I would add my 2 cents, but freethinker has it more than covered. But DO get it aligned by a shop when you're ready....you can chew up a set of tires pretty quick if your toe is out to any measurable degree. (is that a pun?)


----------



## Thumpin455 (Feb 17, 2010)

Make sure the shop actually aligns it and doesnt just set the toe. Some of the people working on alignment racks dont know how to set the camber and caster on an old car. Most newer cars only have adjustable toe.


----------



## 1970 Lemans (Jul 25, 2009)

In assessing caster, camber and toe-in, does it matter if the car is on a lift or does it have to be fully weighted (on the ground) for any (or all).

I have also wondered about what is typically done at a standard alignment shop.


----------



## geeteeohguy (Feb 2, 2008)

'70, when a vehicle is being aligned, it is on an alignment rack, which is a drive on rack. All of the measurements are taken with the vehicle on it's suspension as if it were on the road. I still do alignments in my line of work occasionally, and Thumpin makes a areally good point: the "new generation" of techs are out of the loop when it comes to playing with shims. Find an old timer or an established shop that knows what they're doing.


----------



## onetwomany (Apr 22, 2011)

I appreciate the good input. Seems like we are losing alot of the more experienced knowledge out in the field. Have you looked for a "Mom and Pop" bike shop lately? My area has just about dried up. Even our long time frame and alignment shop went out of business. Not sure where to go now. I will start looking even though I'm not quite to that point yet. Thanks


----------



## allpawl66 (May 9, 2008)

Most important is have everything on the car ,spare in trunk etc. Once the alignment is done if you then alter the ride height in any way you will have to have it realigned .


----------



## 1970 Lemans (Jul 25, 2009)

geeteeohguy said:


> '70, when a vehicle is being aligned, it is on an alignment rack, which is a drive on rack. All of the measurements are taken with the vehicle on it's suspension as if it were on the road. I still do alignments in my line of work occasionally, and Thumpin makes a areally good point: the "new generation" of techs are out of the loop when it comes to playing with shims. Find an old timer or an established shop that knows what they're doing.

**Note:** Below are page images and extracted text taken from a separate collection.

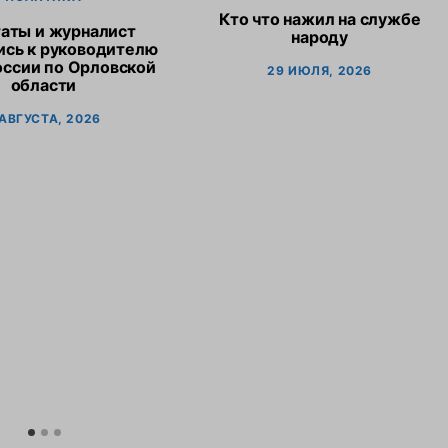
Кто что нажил на службе
аты и журналист
народу
ись к руководителю
оссии по Орловской
29 ИЮЛЯ, 2026
области
 АВГУСТА, 2026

While all measurements are taken with the vehicle on it's suspension, are all adjustments made while on it's full weight? Or do you un-weight to adjust and re-weight to measure?


----------



## Thumpin455 (Feb 17, 2010)

geeteeohguy said:


> '70, when a vehicle is being aligned, it is on an alignment rack, which is a drive on rack. All of the measurements are taken with the vehicle on it's suspension as if it were on the road. I still do alignments in my line of work occasionally, and Thumpin makes a areally good point: the "new generation" of techs are out of the loop when it comes to playing with shims. Find an old timer or an established shop that knows what they're doing.

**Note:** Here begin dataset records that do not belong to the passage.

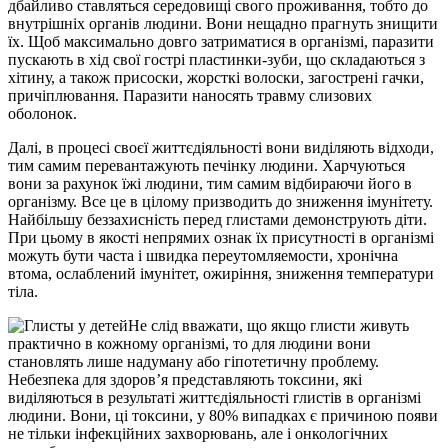
дбайливо ставляться середовищі свого проживання, тобто до
внутрішніх органів людини. Вони нещадно прагнуть знищити
їх. Щоб максимально довго затриматися в організмі, паразити
пускають в хід свої гострі пластинки-зуби, що складаються з
хітину, а також присоски, жорсткі волоски, загострені гачки,
причіплювання. Паразити наносять травму слизових
оболонок.
Далі, в процесі своєї життєдіяльності вони виділяють відходи,
тим самим перевантажують печінку людини. Харчуються
вони за рахунок їжі людини, тим самим відбираючи його в
організму. Все це в цілому призводить до зниження імунітету.
Найбільшу беззахисність перед глистами демонструють діти.
При цьому в якості непрямих ознак їх присутності в організмі
можуть бути часта і швидка переутомляемости, хронічна
втома, ослаблений імунітет, ожиріння, зниження температури
тіла.
Не слід вважати, що якщо глисти живуть
практично в кожному організмі, то для людини вони
становлять лише надуману або гіпотетичну проблему.
Небезпека для здоров’я представляють токсини, які
виділяються в результаті життєдіяльності глистів в організмі
людини. Вони, ці токсини, у 80% випадках є причиною появи
не тільки інфекційних захворювань, але і онкологічних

I had to teach quite a few guys how to do old cars, though some of the machines we had told you how many shims to add or remove and where to get it right. 

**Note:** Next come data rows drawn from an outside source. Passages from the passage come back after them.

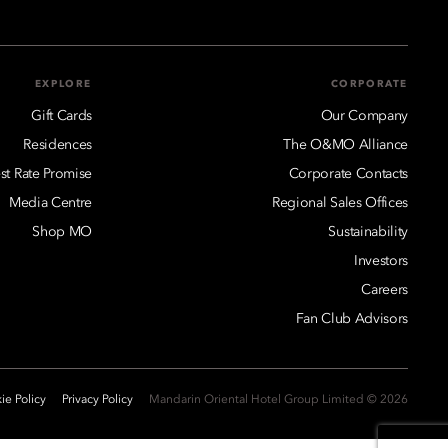
EXPLORE
CORPORATE
Gift Cards
Our Company
Residences
The O&MO Alliance
st Rate Promise
Corporate Contacts
Media Centre
Regional Sales Offices
Shop MO
Sustainability
Investors
Careers
Fan Club Advisors
ie Policy
Privacy Policy
2026 © Mandarin Oriental Hotel Group Limited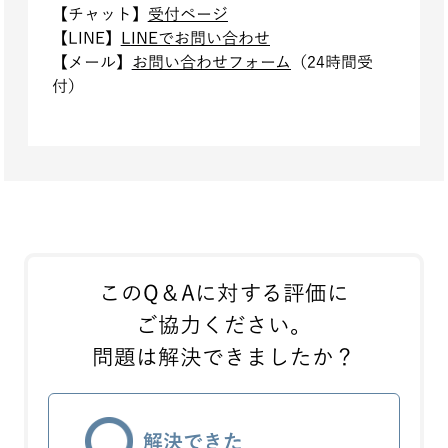
【チ
ャット】
受付ページ
【LI
NE】
L
INEでお問い合わせ
【メ
ール】
お問い合わせフォーム
（24時間受
付）
このQ＆Aに対する評価に
ご協力ください。
問題は解決できましたか？
解決できた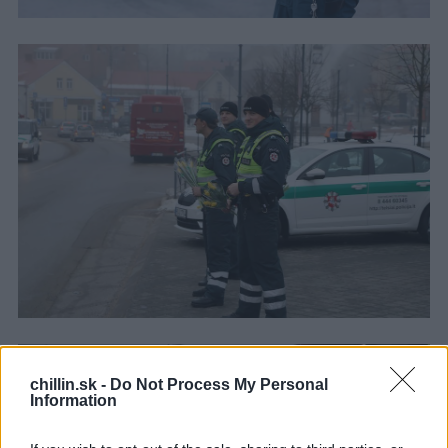
S
chillin.sk -
Do Not Process My Personal
e
Information
a
r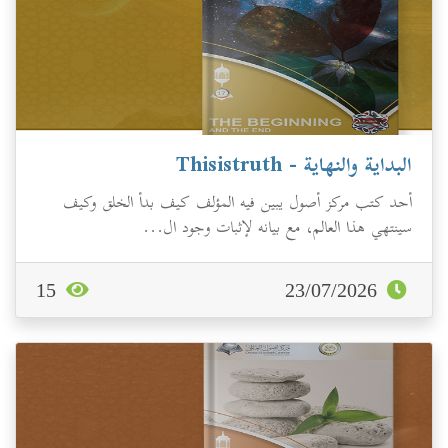
البداية والنهاية - Thisistruth
أحد كتب مركز أصول يبين فيه المؤلف كيف بدأ الخلق وكيف
سينتهي هذا العالم، مع بيانه لإثبات وجود ال...
15
23/07/2026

The weight in the car when it is aligned isnt that critical, there is a tolerance involved because sometimes you will have a 105lb driver, other times perhaps a 300lb driver and 4 other people in it. It matters much more when you are racing the car, not just driving around on the street. 

I have a specific alignment I use on drag cars, it varies a bit from stock specs because you dont have to be concerned with low speed turning ease, and the front end is usually up a bit from static due to acceleration. It will work on the street, but it is usually better to stick with stock specs. A road race alignment is different too, but you can have tire wear issues with those on the street.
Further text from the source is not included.